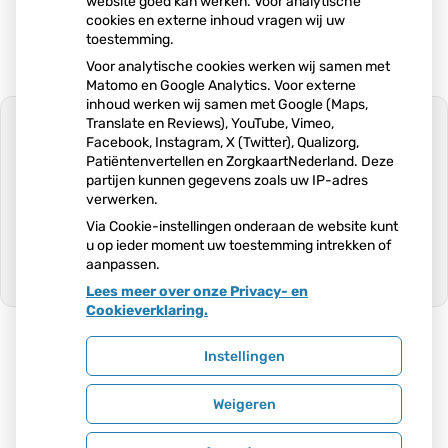
website goed kan werken. Voor analytische
cookies en externe inhoud vragen wij uw
toestemming.
Voor analytische cookies werken wij samen met
Matomo en Google Analytics. Voor externe
inhoud werken wij samen met Google (Maps,
Translate en Reviews), YouTube, Vimeo,
Facebook, Instagram, X (Twitter), Qualizorg,
Patiëntenvertellen en ZorgkaartNederland. Deze
partijen kunnen gegevens zoals uw IP-adres
U heeft geen toestemming gegeven
verwerken.
voor
externe inhoud
die nodig is om dit
te zien.
Via Cookie-instellingen onderaan de website kunt
u op ieder moment uw toestemming intrekken of
Cookie-instellingen wijzigen
aanpassen.
Lees meer over onze Privacy- en
Ga
Cookieverklaring.
naar
het
begin
Instellingen
van
Uw Zorg Online
|
Beheer
de
Weigeren
pagin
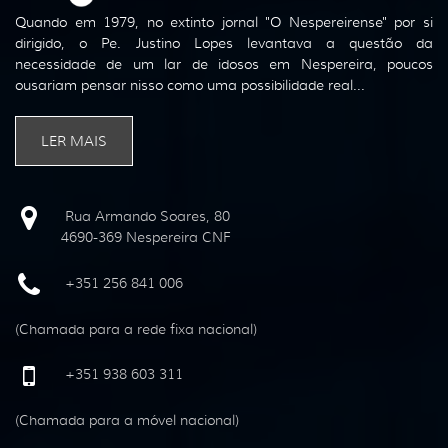
Quando em 1979, no extinto jornal "O Nespereirense" por si
dirigido, o Pe. Justino Lopes levantava a questão da
necessidade de um lar de idosos em Nespereira, poucos
ousariam pensar nisso como uma possibilidade real...
LER MAIS
Rua Armando Soares, 80
4690-369 Nespereira CNF
+351 256 841 006
(Chamada para a rede fixa nacional)
+351 938 603 311
(Chamada para a móvel nacional)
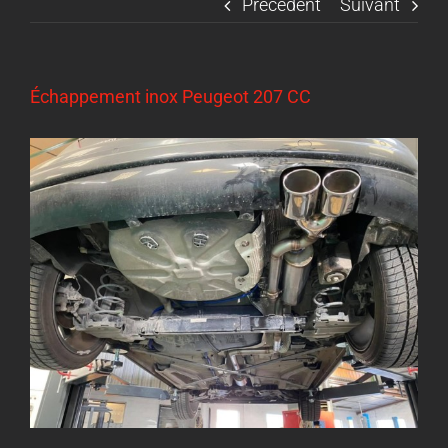
Précédent
Suivant
Échappement inox Peugeot 207 CC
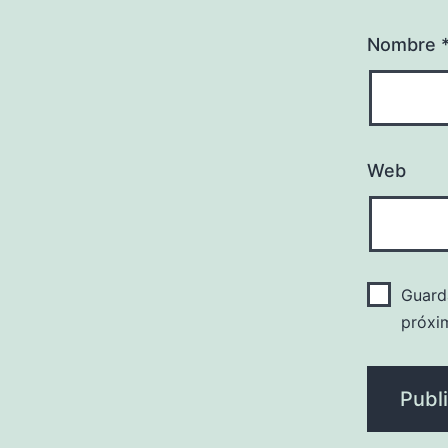
Nombre
Web
Guard
próxi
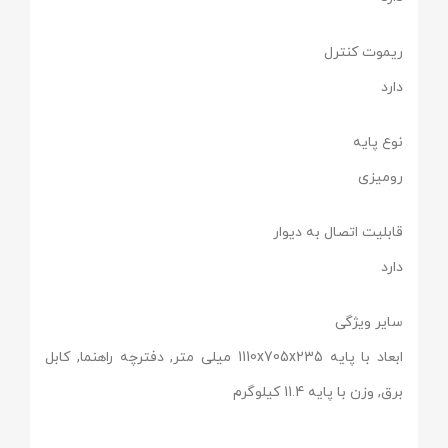
ریموت کنترل
دارد
نوع پایه
رومیزی
قابلیت اتصال به دیوار
دارد
سایر ویژگی
ابعاد با پایه 1110x705x235 میلی متر, دفترچه راهنما, کابل
برق, وزن با پایه 11.4 کیلوگرم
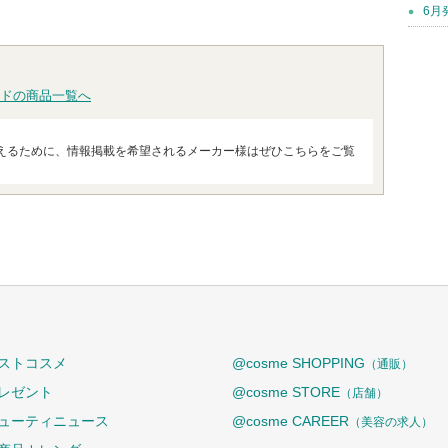
6月
ドの商品一覧へ
えるために、情報掲載を希望されるメーカー様はぜひこちらをご覧
ストコスメ
@cosme SHOPPING
（通販）
レゼント
@cosme STORE
（店舗）
ューティニュース
@cosme CAREER
（美容の求人）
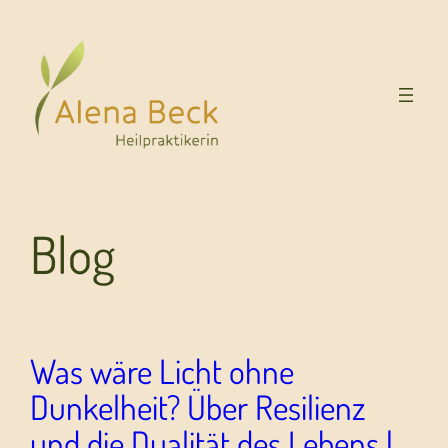
Blog
Was wäre Licht ohne
Dunkelheit? Über Resilienz
und die Dualität des Lebens |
◇ ◇ ◇
## Goal of the exercise
Every entry above is to be repeated word for word, with all pictures omitted.

## Answer to the exercise
website goed kan werken. Voor analytische
cookies en externe inhoud vragen wij uw
toestemming.
Voor analytische cookies werken wij samen met
Matomo en Google Analytics. Voor externe
inhoud werken wij samen met Google (Maps,
Translate en Reviews), YouTube, Vimeo,
Facebook, Instagram, X (Twitter), Qualizorg,
Patiëntenvertellen en ZorgkaartNederland. Deze
partijen kunnen gegevens zoals uw IP-adres
U heeft geen toestemming gegeven
verwerken.
voor
externe inhoud
die nodig is om dit
te zien.
Via Cookie-instellingen onderaan de website kunt
u op ieder moment uw toestemming intrekken of
Cookie-instellingen wijzigen
aanpassen.
Lees meer over onze Privacy- en
Ga
Cookieverklaring.
naar
het
begin
Instellingen
van
Uw Zorg Online
|
Beheer
de
Weigeren
pagin
Quando em 1979, no extinto jornal "O Nespereirense" por si
dirigido, o Pe. Justino Lopes levantava a questão da
necessidade de um lar de idosos em Nespereira, poucos
ousariam pensar nisso como uma possibilidade real...
LER MAIS
Rua Armando Soares, 80
4690-369 Nespereira CNF
+351 256 841 006
(Chamada para a rede fixa nacional)
+351 938 603 311
(Chamada para a móvel nacional)
Précédent
Suivant
Échappement inox Peugeot 207 CC
Nombre
Web
Guard
próxi
ریموت کنترل
دارد
نوع پایه
رومیزی
قابلیت اتصال به دیوار
دارد
سایر ویژگی
ابعاد با پایه 1110x705x235 میلی متر, دفترچه راهنما, کابل
برق, وزن با پایه 11.4 کیلوگرم
6月
ドの商品一覧へ
えるために、情報掲載を希望されるメーカー様はぜひこちらをご覧
ストコスメ
@cosme SHOPPING
（通販）
レゼント
@cosme STORE
（店舗）
ューティニュース
@cosme CAREER
（美容の求人）
Blog
Was wäre Licht ohne
Dunkelheit? Über Resilienz
und die Dualität des Lebens |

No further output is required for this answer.